Step 6: Finally, take the square root of the variance to find the standard deviation.

Sample standard deviation:

$$s=\sqrt{s^2}=\sqrt{\frac{\sum_{i}^{n}{{(x_i-\ \bar{x})}^2\ }}{n-1}}$$

Population standard deviation:

$$\sigma=\sqrt{\sigma^2}=\sqrt{\frac{\sum_{i}^{N}{{(x_i-\ \mu)}^2\ }}{N}}$$

Example: Calculating the Standard Deviation of a Sample

Let's walk through a practical example using the final Physics exam scores of 8 students (n = 8):

45, 67, 70, 75, 80, 81, 82, and 84

Here is how the calculator processes this sample data step-by-step:

Step 1: Compute the mean.

$$\bar{x}=\frac{\sum_{i} x_i}{n}=\frac{45+\ 67+\ 70+\ 75+\ 80+\ 81+\ 82+\ 84}{8}=73$$

Step 2: Compute the individual deviations from the mean.

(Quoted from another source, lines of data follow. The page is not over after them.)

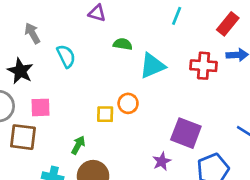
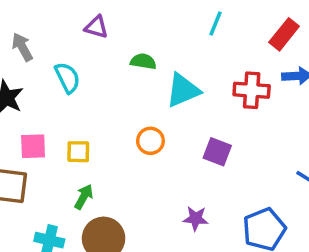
purple triangle: (97, 13) -> (96, 27), moved
yellow square: (105, 114) -> (78, 152), moved
purple square: (186, 133) -> (217, 152), moved, size x0.7
purple star: (162, 161) -> (196, 218), turned 30

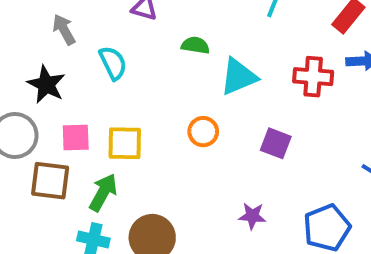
yellow square: (78, 152) -> (125, 143), size x1.4
green arrow: (84, 197) -> (103, 192), moved, size x1.4

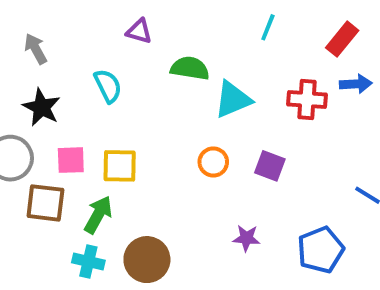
gray arrow: (64, 30) -> (36, 49), moved
green semicircle: (195, 45) -> (190, 68), size x1.4
orange circle: (203, 132) -> (213, 162), moved

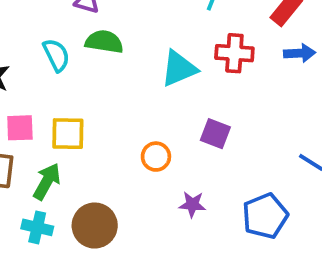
green semicircle: (190, 68) -> (104, 42), moved
red cross: (307, 100) -> (234, 53), moved
orange circle: (213, 162) -> (156, 157), moved

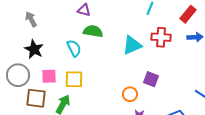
cyan semicircle: (56, 55) -> (74, 48), moved
orange circle: (156, 157) -> (130, 94), moved

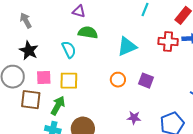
red cross: (161, 37) -> (168, 41), moved
orange circle: (130, 94) -> (118, 80), moved

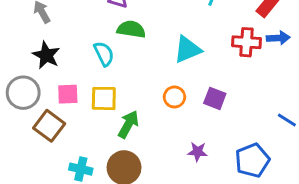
brown square: (31, 100) -> (49, 126), turned 30
green arrow: (58, 106) -> (128, 124), moved

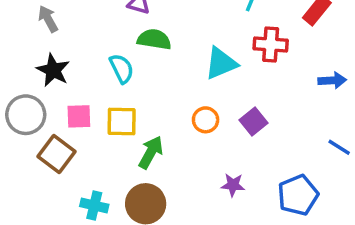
blue arrow: (278, 38) -> (332, 80), moved
red cross: (247, 42) -> (271, 45), moved
purple square: (215, 98) -> (253, 122), turned 30

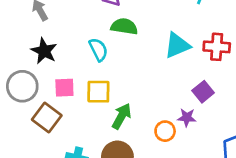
red cross: (271, 45) -> (217, 47), moved
orange circle: (206, 120) -> (165, 131), moved
purple star: (233, 185) -> (187, 118), moved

x₁-x̄ x₂-x̄ x₃-x̄ x₄-x̄ x₅-x̄ x₆-x̄ x₇-x̄ x₈-x̄
45-73 67-73 70-73 75-73 80-73 81-73 82-73 84-73
-28 -6 -3 2 7 8 9 11

Step 3: Square each deviation.

(x₁-x̄)² (x₂-x̄)² (x₃-x̄)² (x₄-x̄)² (x₅-x̄)² (x₆-x̄)² (x₇-x̄)² (x₈-x̄)²
784 36 9 4 49 64 81 121

Step 4: Calculate the sum of the squared deviations (SS).

$$SS=\sum_{i}^{n}{{(x_i-\ \bar{x})}^2=784+36+9+4+49+64+81+121}=1148$$

Step 5: Calculate the sample variance. Since we are analyzing a sample (a small portion of the entire student body) rather than the complete population, we divide the sum of squared deviations by the degrees of freedom (n - 1).

$$s^2=\ \frac{\sum_{i}^{n}{{(x_i-\ \bar{x})}^2\ }}{n-1}=\frac{1148}{8-1}=164$$

Step 6: Take the square root of the variance to determine the final standard deviation.

$$s=\sqrt{s^2}=\ \sqrt{164}=12.80$$

Real-World Applications of Standard Deviation

Standard deviation is heavily relied upon across various industries to assess data dispersion. By identifying whether a standard deviation is high or low, analysts can quickly compare multiple datasets to see which exhibits the most volatility or consistency.

In manufacturing and quality control, standard deviation is essential. Large-scale production requires product dimensions to fall within exceptionally tight tolerances. For instance, in the manufacturing of nuts and bolts, tracking the standard deviation of their diameters ensures that variations remain incredibly small. If the deviation is too high, the parts will fail to fit together correctly.

In the finance sector, standard deviation is the go-to metric for measuring market volatility and assessing investment risk. Technical analysts routinely use standard deviation to calculate stock volatility and construct trading indicators like Bollinger Bands. Beyond finance, sociologists and pollsters utilize standard deviation to calculate margins of error and quantify uncertainty in public opinion surveys.

Statistically, standard deviation helps determine how much data falls within a specific interval. Under Chebyshev's theorem, for example, we know that regardless of the distribution's shape, at least 75% of all data values will fall within exactly two standard deviations of the mean.

Let's look at a practical example in meteorology. Imagine studying the daily temperatures of two cities in the same region—one coastal and one inland. While both cities might share the exact same average maximum daily temperature, their standard deviations will tell a completely different story.

The inland city will experience a wider spread of extreme temperatures, resulting in a significantly higher standard deviation. Conversely, the coastal city's temperatures will cluster closely around the average, resulting in a much lower standard deviation. Statistically, this confirms what we experience physically: the coastal city enjoys a much milder, more consistent climate.